The LN2000 is an operating proof-of-concept test vehicle, a converted 1984 Grumman-Olson Kubvan mail delivery van. Applying LN2 as a portable thermal storage medium to propel both commuter and fleet vehicles appears to be an attractive means to meeting the ZEV regulations soon to be implemented. Pressurizing the working fluid while it is at cryogenic temperatures, heating it up with ambient air, and expanding it in reciprocating engines is a straightforward approach for powering pollution free vehicles. Ambient heat exchangers that will not suffer extreme icing will have to be developed to enable wide utility of this propulsion system.
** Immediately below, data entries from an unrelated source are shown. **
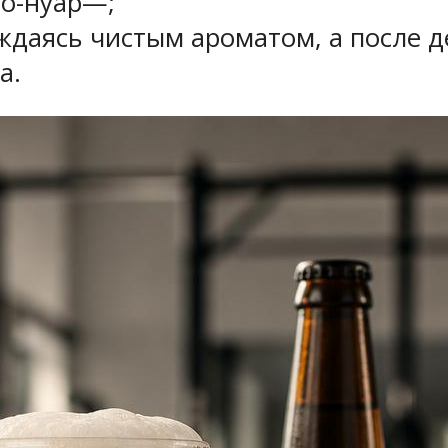
но-нуар—;
ждаясь чистым ароматом, а после д
а.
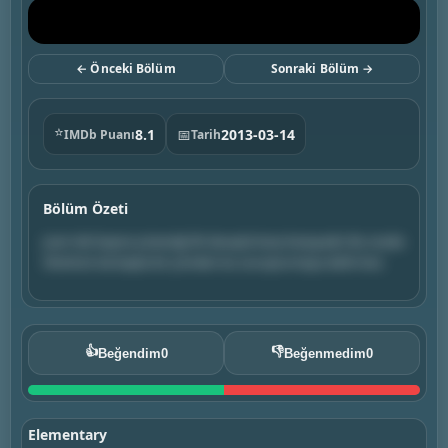
← Önceki Bölüm
Sonraki Bölüm →
⭐
8.1
📅
2013-03-14
IMDb Puanı
Tarih
Bölüm Özeti
Joan tek başına çözeceği ilk davayla karşı karşıyadır. Bu sırada
Sherlock da başka bir yönden bu soruşturmaya dahil olur.
👍
👎
Beğendim
0
Beğenmedim
0
Elementary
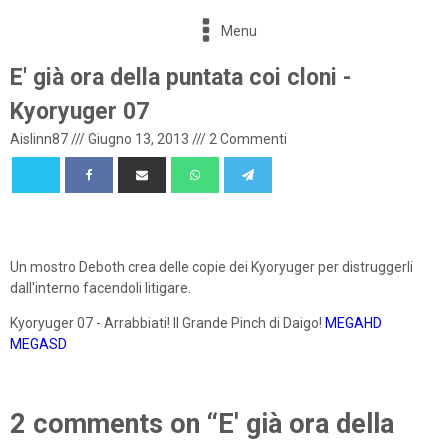
Menu
E' già ora della puntata coi cloni -
Kyoryuger 07
Aislinn87
///
Giugno 13, 2013
///
2 Commenti
Un mostro Deboth crea delle copie dei Kyoryuger per distruggerli
dall'interno facendoli litigare.
Kyoryuger 07 - Arrabbiati! Il Grande Pinch di Daigo!
MEGAHD
MEGASD
2 comments on “E' già ora della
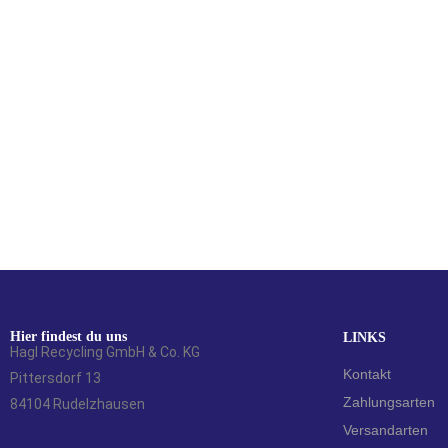
Opel Astra Astra G SCHALTER
WARNBLINKANLAGE Kombi
5,00
€
Hier findest du uns
LINKS
Hagl Recycling GmbH & Co. KG
Kontakt
Pittersdorf 13
Zahlungsarten
84104 Rudelzhausen
Versandarten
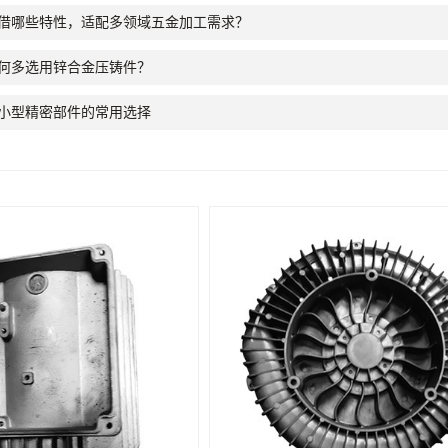
借哪些特性，适配多领域五金加工需求？
何多选用锌合金压铸件？
小型精密部件的常用选择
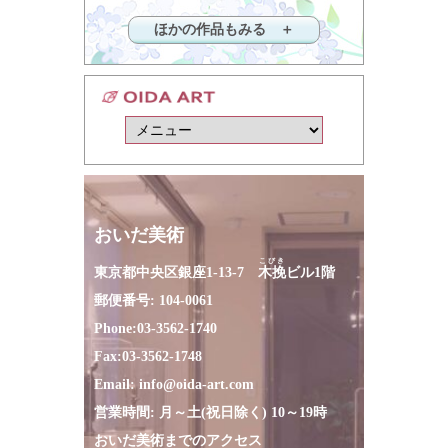
ほかの作品もみる ＋
おいだ美術
こびき
東京都中央区銀座1-13-7
木挽
ビル1階
郵便番号: 104-0061
Phone:
03-3562-1740
Fax:
03-3562-1748
Email:
info@oida-art.com
営業時間: 月～土(祝日除く) 10～19時
おいだ美術までのアクセス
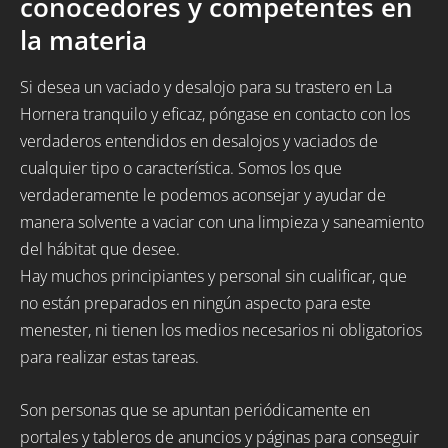
conocedores y competentes en
la materia
Si desea un vaciado y desalojo para su trastero en La
Hornera tranquilo y eficaz, póngase en contacto con los
verdaderos entendidos en desalojos y vaciados de
cualquier tipo o característica. Somos los que
verdaderamente le podemos aconsejar y ayudar de
manera solvente a vaciar con una limpieza y saneamiento
del hábitat que desee.
Hay muchos principiantes y personal sin cualificar, que
no están preparados en ningún aspecto para este
menester, ni tienen los medios necesarios ni obligatorios
para realizar estas tareas.
Son personas que se apuntan periódicamente en
portales y tableros de anuncios y páginas para conseguir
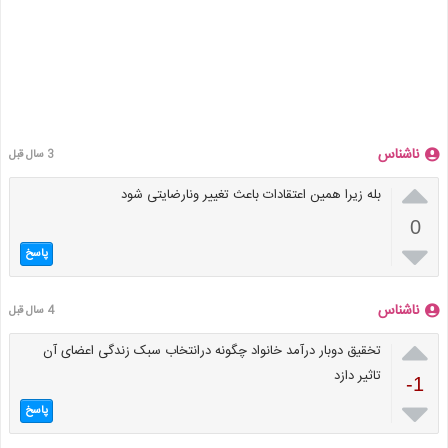
ناشناس
3 سال قبل

بله زیرا همین اعتقادات باعث تغییر ونارضایتی شود
0

پاسخ
ناشناس
4 سال قبل

تخقیق دوبار درآمد خانواد چگونه درانتخاب سبک زندگی اعضای آن
تاثیر دازد
-1

پاسخ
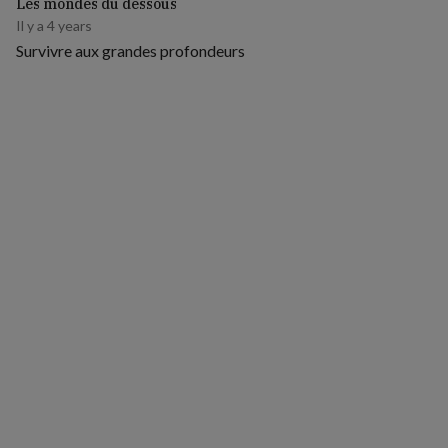
Les mondes du dessous
Il y a 4 years
Survivre aux grandes profondeurs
Since the expansion engine operates at sub-ambient temperatures, the potential for attaining quasi-isothermal operation appears promising. The engine, a radial five-cylinder 15-hp air motor, drives the front wheels through a five-speed manual Volkswagen transmission. The liquid nitrogen is stored in a thermos-like stainless steel tank. At present the tank is pressurized with gaseous nitrogen to develop system pressure but a cryogenic liquid pump will be used for this purpose in the future. A preheater, called an economizer, uses leftover heat in the engine's exhaust to preheat the liquid nitrogen before it enters the heat exchanger. The specific energy densities of LN2 are 54 and 87 W-h/kg-LN2 for the adiabatic and isothermal expansion processes, respectively, and the corresponding amounts of cryogen to provide a 300 km driving range would be 450 kg and 280 kg. Many details of the application of LN2 thermal storage to ground transportation remain to be investigated; however, to date no fundamental technological hurdles have yet been discovered that might stand in the way of fully realizing the potential offered by this revolutionary propulsion concept




Cryogens are effective thermal storage media which, when used for automotive purposes, offer significant advantages over current and proposed electrochemical battery technologies, both in performance and economy. An automotive propulsion concept is presented which utilizes liquid nitrogen as the working fluid for an open Rankine cycle. The principle of operation is like that of a steam engine, except there is no combustion involved. Liquid nitrogen is pressurized and then vaporized in a heat exchanger by the ambient temperature of the surrounding air. The resulting high – pressure nitrogen gas is fed to the engine converting pressure into mechanical power. The only exhaust is nitrogen.
The usage of cryogenic fuels has significant advantage over other fuel. Also, factors such as production and storage of nitrogen and pollutants in the exhaust give advantage for the cryogenic fuels.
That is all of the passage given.